Alright, it's not a bird, but the display from the Northern Lights over Cresswell on the 28th is certainly worth a mention. It was amazing.

At East Chevington throughout the month I saw: a Red-necked Grebe, 2 Slavonian Grebe, 3 Long-tailed Duck, 3 Pintail and a Marsh Harrier.

Grey Phalarope

Yellow-rumped Warbler


Mediterranean Gull

Caspian Gull

Slavonian Grebe

Aurora Borealis, aka the Northern Lights

On our first trip out birding in March was on the 2nd when a Red-necked Grebe, 2 Slavonian Grebe, 3 Long-tailed Duck and a Peregrine were all at East Chevington. The first Chiffchaff of the year was singing in Morpeth on the 10th. 2 Mealy Redpolls were at East Chevington on the 16th.

More migrants came on the 23rd with 2 White Wagtails at Low Newton, and a Wheatear was at Newbiggin on the 29th along with 2 Sand Martins at Bothal. 9 Snow Buntings were at Chevington on the 9th along with the Red-necked Grebe.

Snow Bunting

Mealy Redpoll

Our first Swallow of the year was at Druridge Pools on the 5th, with a Ruff and 8 Black-tailed Godwits also on the pool.

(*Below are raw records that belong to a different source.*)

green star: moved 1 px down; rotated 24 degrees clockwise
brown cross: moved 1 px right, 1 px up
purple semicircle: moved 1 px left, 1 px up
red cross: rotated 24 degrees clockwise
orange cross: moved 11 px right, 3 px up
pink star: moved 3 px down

A Black Redstart was at Blyth the same day as was a Great Northern Diver.

The first proper good bird of April was the drake Ferruginous Duck at Gosforth Park on the 8th. 4 Ruff were at Druridge Pools the same day with a White Wagtail, and a Egyptian Goose and Black-throated Diver at Chevington. Another White Wagtail was at Low Newton on the 11th.

2 Adders were at Branton Gravel Pits, and 4 Ring Ouzels and 3 Wheatear were at Harthope later in the day. On the 15th a Bearded Tit was heard at Chevington, and a Redstart and Yellow Wagtail were at Beacon Hill.

A summer plumage Black-necked Grebe was nice to see at Chevington on the 19th as were 2 Grasshopper Warblers. A Garganey was at Druridge Pools with 2 Yellow Wagtails the same day.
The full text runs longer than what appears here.